I'm selfstudying 'A walk through combinatorics' by Miklós Bóna. This book has some supplementary exercises at the end of each chapter, no solution provided. I'm trying exercise 51, chapter 3.
Problemstatement:
A store has $n$ different products for sale. Each of them has a different price that is at least one dollar, at most $n$ dollars, and is a whole dollar. A customer only has the time to inspect $k$ different products. After doing so, she buys the product that has the lowest price among the $k$ products she inspected. Prove that on average she will pay $\frac{n+1}{k+1}$ dollars.
Attempt at solution: The customer pays:
- 1 dollar if the product with price 1 dollar is the cheapest among the $k$ inspected products. This is possible in $\binom{n-1}{k-1}$ ways, since we need to pick $k-1$ products with prices in $\{2, \ldots, n\}$.

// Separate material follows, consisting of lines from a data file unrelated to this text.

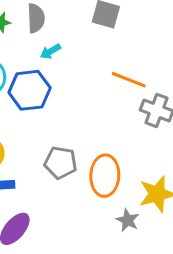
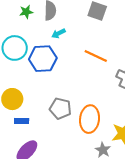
orange line: (129, 80) -> (96, 56), moved

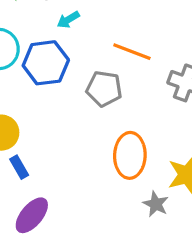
gray pentagon: (60, 108) -> (104, 89), moved
blue rectangle: (22, 121) -> (19, 167), turned 64

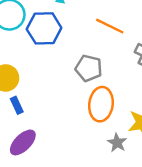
gray pentagon: (104, 89) -> (89, 68), moved

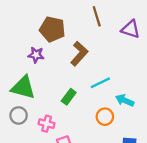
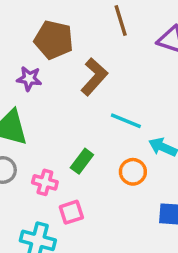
cyan line: (100, 83) -> (126, 121), turned 48
green rectangle: (69, 97) -> (82, 161), moved

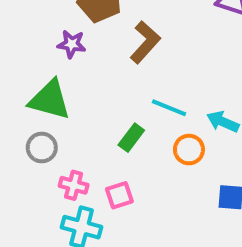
cyan line: (126, 121) -> (169, 108), moved
pink cross: (45, 182) -> (74, 185), moved

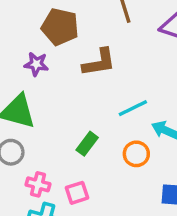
brown L-shape: (145, 42) -> (99, 62), turned 39
cyan line: (169, 108) -> (133, 108), moved, turned -48

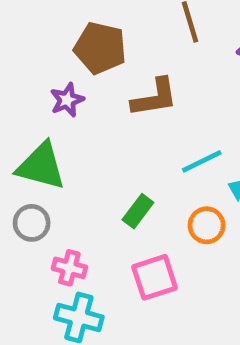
purple star: (36, 64) -> (67, 100), turned -30
pink square: (77, 193) -> (155, 277), moved, size x1.4

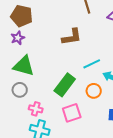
brown pentagon: (100, 48) -> (22, 16), moved
purple star: (67, 100) -> (18, 38), moved
green rectangle: (138, 211) -> (65, 85), size x1.6

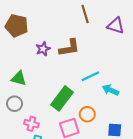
purple star: (18, 38) -> (43, 49), moved
green triangle: (24, 66) -> (19, 78), size x0.7
orange circle: (94, 91) -> (87, 114), moved

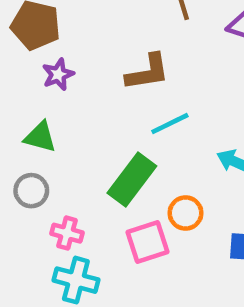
purple star: (43, 49) -> (58, 74), moved
cyan line: (90, 76) -> (170, 124), moved

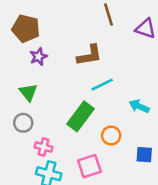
green triangle: (40, 137) -> (28, 92), turned 36
pink square: (148, 242) -> (89, 166), moved

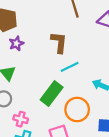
brown L-shape: (89, 55) -> (59, 42), turned -75
orange circle: (111, 136) -> (77, 109), size x1.5

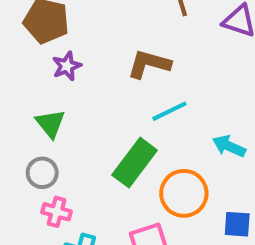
brown L-shape: (59, 42) -> (149, 64), turned -80
pink cross: (21, 119) -> (57, 212), moved

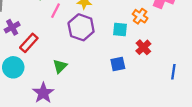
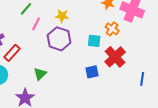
red cross: (143, 47) -> (115, 57), size x1.5

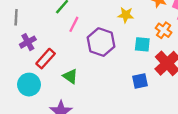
yellow star: (62, 16) -> (126, 15), moved
green triangle: (40, 74) -> (70, 76), moved, turned -40

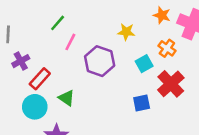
cyan square: (142, 44) -> (144, 64), turned -35
cyan circle: (29, 85) -> (35, 107), moved

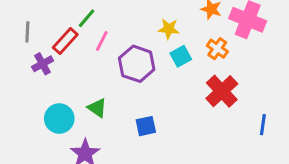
cyan square: (144, 64) -> (181, 56), moved
red rectangle: (40, 79) -> (65, 41), moved
blue square: (142, 103) -> (146, 126), moved

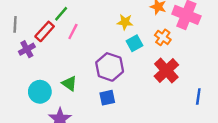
purple hexagon: (137, 64) -> (110, 67), moved

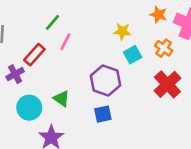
red rectangle: (45, 31) -> (34, 55), moved
purple cross: (27, 49) -> (15, 74), moved

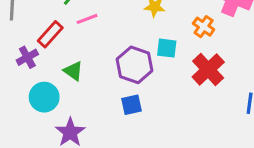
pink line: (65, 42) -> (87, 19), turned 42
cyan square: (133, 55) -> (167, 48), moved, turned 36
green triangle: (62, 99) -> (73, 71), moved

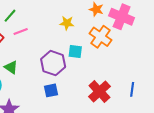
orange cross: (204, 27) -> (101, 37), size x1.5
red cross: (208, 70) -> (99, 91), moved

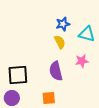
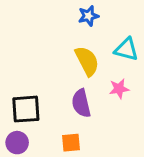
blue star: (63, 24) -> (88, 16), moved
yellow semicircle: (60, 42) -> (87, 61), size x1.5

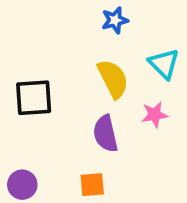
cyan triangle: (126, 49) -> (164, 64), turned 30
black square: (26, 109) -> (34, 98), moved

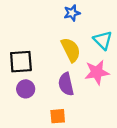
pink star: (155, 115) -> (97, 72), size x1.5
purple circle: (22, 185) -> (26, 89), moved

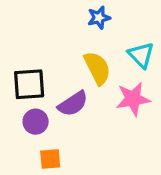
purple semicircle: (66, 84) -> (73, 104), moved, turned -110
orange square: (58, 116) -> (50, 159), moved

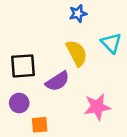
pink star: (133, 99) -> (97, 107), moved
purple circle: (36, 122) -> (19, 103), moved

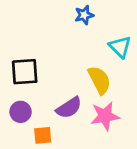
yellow semicircle: (77, 53) -> (99, 80), moved
purple semicircle: (58, 81) -> (69, 108), moved

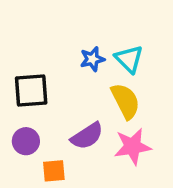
blue star: (84, 15) -> (92, 59), moved
cyan triangle: (120, 47) -> (129, 59), moved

- 2 dollars if the product with price 2 dollars is the cheapest among the $k$ inspected products. This is possible in $\binom{n-2}{k-1}$ ways, since we need to pick $k-1$ products with prices in $\{3, \ldots, n\}$.
- $\ldots$
- $n-k+1$ dollar if the product with price $n-k+1$ is the cheapest among the $k$ inspected products. There are only $k-1$ products which are more expensive, so this is possible in $\binom{n-(n-k+1)}{k-1} = \binom{k-1}{k-1}$ ways.
This implies that the customer has to pay, on average $$\frac{1}{\binom{n}{k}}\cdot\left(1\cdot \binom{n-1}{k-1} + 2 \cdot \binom{n-2}{k-1} + \ldots + (n-k+1) \cdot \binom{k-1}{k-1}\right).$$
This is where I'm stuck: I want to show that the sum in brackets equals $\binom{n+1}{k+1}$ (guess based on what we need to prove, checked with some values of $n,k$. This seems to be correct).
Question: How to prove that $$1\cdot \binom{n-1}{k-1} + 2 \cdot \binom{n-2}{k-1} + \ldots + (n-k+1) \cdot \binom{k-1}{k-1} = \binom{n+1}{k+1},$$ a hint would be appreciated. I tried to give a combinatorial proof, but failed.